Nach dem Attentat auf Hitler wurde Spranger 1944 als Mitverdächtiger im Untersuchungsgefängnis Moabit in Berlin inhaftiert. Auf Intervention des japanischen Botschafters wurde er jedoch nach zehn Wochen wieder aus der Haft entlassen. Nach Kriegsende leitete Spranger als erster Nachkriegsrektor für kurze Zeit kommissarisch die Berliner Universität. Dabei bemühte er sich vergeblich darum, die im sowjetisch besetzten Teil Berlins gelegene Universität unter eine Viermächteverwaltung zu stellen. 1945 wurde er grundlos von der amerikanischen Militärbehörde für eine Woche im Gefängnis Wannsee inhaftiert und verhört. Die Amerikaner beschlagnahmten darüber hinaus sein Haus in Berlin. Im Oktober 1945 wurde er als Rektor seines Amtes enthoben. In der Folge erhielt er Rufe an die Universitäten Göttingen, Hamburg, Köln, München und Tübingen und an die Pädagogische Hochschule Mainz. Den Ruf an die Universität Hamburg konnte er nicht annehmen, da ihm eine Übersiedlung nicht gestattet wurde. Schließlich nahm er den von Theodor Heuss unterstützten Ruf an die Universität Tübingen an, an der er 1946 zum ordentlichen Professor für Philosophie ernannt wurde. 1950 wurde Spranger offiziell emeritiert, hielt jedoch noch bis 1958 Vorlesungen und Seminare. 1951 durfte Spranger die Festrede zum zweiten Jahrestag der Bundesrepublik im Haus des Deutschen Bundestages halten:

„„Kein Mensch darf sich eines ehrlichen Umlernens schämen. Alles in der Welt hat sich verwandelt. Wir allein sollten keiner Verwandlung bedürfen? —. Stirb und werde! Wenn ich auf mein Leben zurückblicke, so habe ich vieles, was meinem Herzen nahe lag, in nicht leichten Selbstüberwindungen abtun müssen. ,Das Liebste wird vom Herzen weggescholten'."“

Eduard Spranger[1]

1960 starb die lebenslange Freundin Käthe Hadlich und 1963 die Ehefrau Susanne Spranger. Nur etwa 5 Monate später starb auch Spranger. Er wurde auf dem Tübinger Stadtfriedhof neben seiner Frau beigesetzt. Ein Jahr nach seinem Tod erschien eine umfassende Reminiszenz, in der so bekannte Persönlichkeiten wie Otto Friedrich Bollnow, Andreas Flitner, Kurt Georg Kiesinger und Theodor Heuss Leben und Werk Sprangers würdigten.

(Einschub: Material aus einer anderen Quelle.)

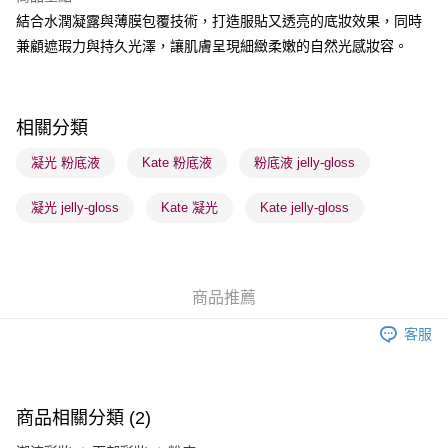
結合水潤凝露與薄膜包覆技術，打造服貼又透亮的底妝效果，同時
送貨方式
兼顧遮瑕力與持久光澤，讓肌膚呈現細緻柔嫩的自然光感妝容。
順豐自助櫃 - 確認發貨後1-3個工作天送達
每筆HK$65.00，滿HK$300.00或以上免運費
順豐站及營業點 - 確認發貨後1-3個工作天送達
相關分類
每筆HK$65.00，滿HK$300.00或以上免運費
凝光 粉底液
Kate 粉底液
粉底液 jelly-gloss
確認發貨後1-3 工作天送達，訂單將隨機分配至SF順豐速運或京東
凝光 jelly-gloss
Kate 凝光
Kate jelly-gloss
物流公司進行物流配送
每筆HK$65.00，滿HK$300.00或以上免運費
(香港門市) 只顯示可選門市。確認發貨後2-5個工作天到店，3天內
商品推薦
取。逾期會取消訂單，並不會安排重寄
每筆HK$20.00，滿HK$100.00或以上免運費
客服
(澳門門市) 只顯示可選門市。確認發貨後2-5個工作天到店，3天內
取。逾期會取消訂單，並不會安排重寄
每筆HK$20.00，滿HK$100.00或以上免運費
商品相關分類 (2)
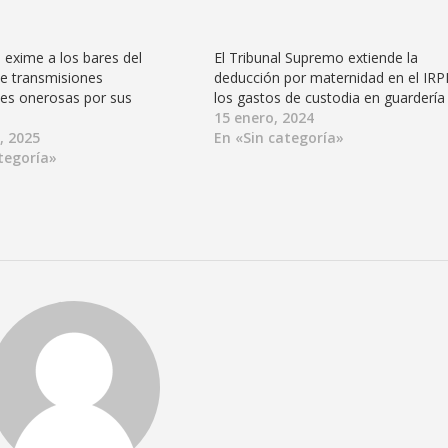
 exime a los bares del
El Tribunal Supremo extiende la
e transmisiones
deducción por maternidad en el IRP
les onerosas por sus
los gastos de custodia en guardería
15 enero, 2024
, 2025
En «Sin categoría»
tegoría»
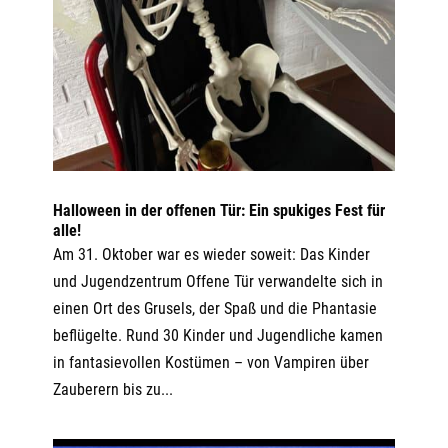
Halloween in der offenen Tür: Ein spukiges Fest für
alle!
Am 31. Oktober war es wieder soweit: Das Kinder
und Jugendzentrum Offene Tür verwandelte sich in
einen Ort des Grusels, der Spaß und die Phantasie
beflügelte. Rund 30 Kinder und Jugendliche kamen
in fantasievollen Kostümen – von Vampiren über
Zauberern bis zu...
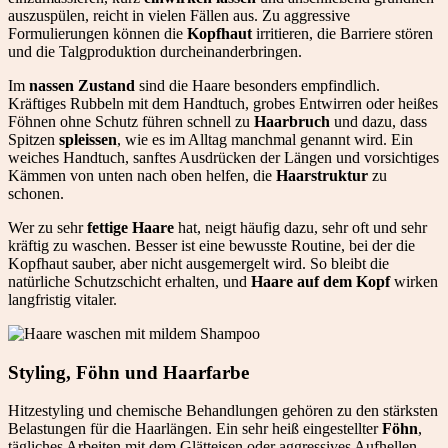
auszuspülen, reicht in vielen Fällen aus. Zu aggressive
Formulierungen können die
Kopfhaut
irritieren, die Barriere stören
und die Talgproduktion durcheinanderbringen.
Im
nassen Zustand
sind die Haare besonders empfindlich.
Kräftiges Rubbeln mit dem Handtuch, grobes Entwirren oder heißes
Föhnen ohne Schutz führen schnell zu
Haarbruch
und dazu, dass
Spitzen
spleissen
, wie es im Alltag manchmal genannt wird. Ein
weiches Handtuch, sanftes Ausdrücken der Längen und vorsichtiges
Kämmen von unten nach oben helfen, die
Haarstruktur
zu
schonen.
Wer zu sehr
fettige Haare
hat, neigt häufig dazu, sehr oft und sehr
kräftig zu waschen. Besser ist eine bewusste Routine, bei der die
Kopfhaut sauber, aber nicht ausgemergelt wird. So bleibt die
natürliche Schutzschicht erhalten, und
Haare auf dem Kopf
wirken
langfristig vitaler.
Styling, Föhn und Haarfarbe
Hitzestyling und chemische Behandlungen gehören zu den stärksten
Belastungen für die Haarlängen. Ein sehr heiß eingestellter
Föhn
,
tägliches Arbeiten mit dem Glätteisen oder aggressives Aufhellen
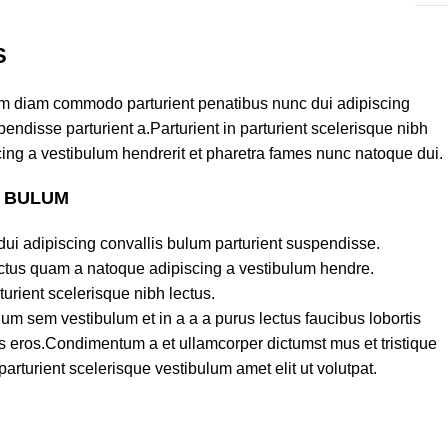
S
am diam commodo parturient penatibus nunc dui adipiscing
endisse parturient a.Parturient in parturient scelerisque nibh
ing a vestibulum hendrerit et pharetra fames nunc natoque dui.
S BULUM
ui adipiscing convallis bulum parturient suspendisse.
lectus quam a natoque adipiscing a vestibulum hendre.
turient scelerisque nibh lectus.
um sem vestibulum et in a a a purus lectus faucibus lobortis
ass eros.Condimentum a et ullamcorper dictumst mus et tristique
turient scelerisque vestibulum amet elit ut volutpat.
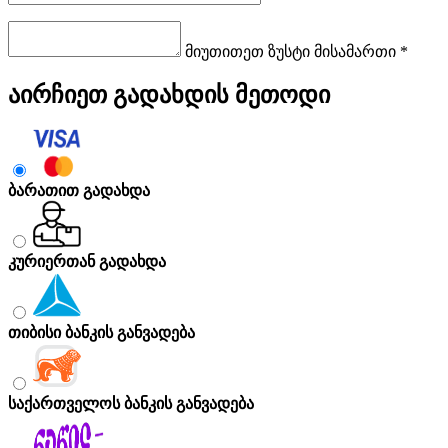
მიუთითეთ ზუსტი მისამართი *
აირჩიეთ გადახდის მეთოდი
ბარათით გადახდა
კურიერთან გადახდა
თიბისი ბანკის განვადება
საქართველოს ბანკის განვადება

Im Laufe seiner Karriere erhielt Spranger eine große Anzahl hoher internationaler Auszeichnungen und Ehrungen, darunter den Orden von Zuihosho, den Kaiserlichen Japanischen Orden des Heiligen Schatzes 2. Klasse, die Goldene Medaille der Goethe-Gesellschaft (überreicht durch Max Planck), das Große Bundesverdienstkreuz mit Stern und Schulterband und den Großen Verdienstorden der Bundesrepublik Deutschland. Er wurde 1952 zum Ritter des Ordens Pour le Mérite (Friedensklasse) geschlagen - eine der höchsten Ehrungen, die einem Wissenschaftler oder Künstler zuteil werden kann. Er erhielt die Verfassungsmedaille in Gold des Landes Baden-Württemberg (überreicht durch Kurt Georg Kiesinger) und die Goldene Medaille der Stadt Tübingen. Er war Teilnehmer und/ oder Initiator u.a. der Berliner Mittwochsgesellschaft, der Goethe-Gesellschaft Weimar, der Dahlemer Gesellschaft, der Deutschen Forschungsgemeinschaft DFG (1951 bis 1954 auch Vizepräsident) und der Deutschen Gesellschaft für Psychologie. Außerdem wurden ihm die Ehrendoktorwürden der Universitäten Padua, Berlin, Köln, Mannheim und Tokio verliehen.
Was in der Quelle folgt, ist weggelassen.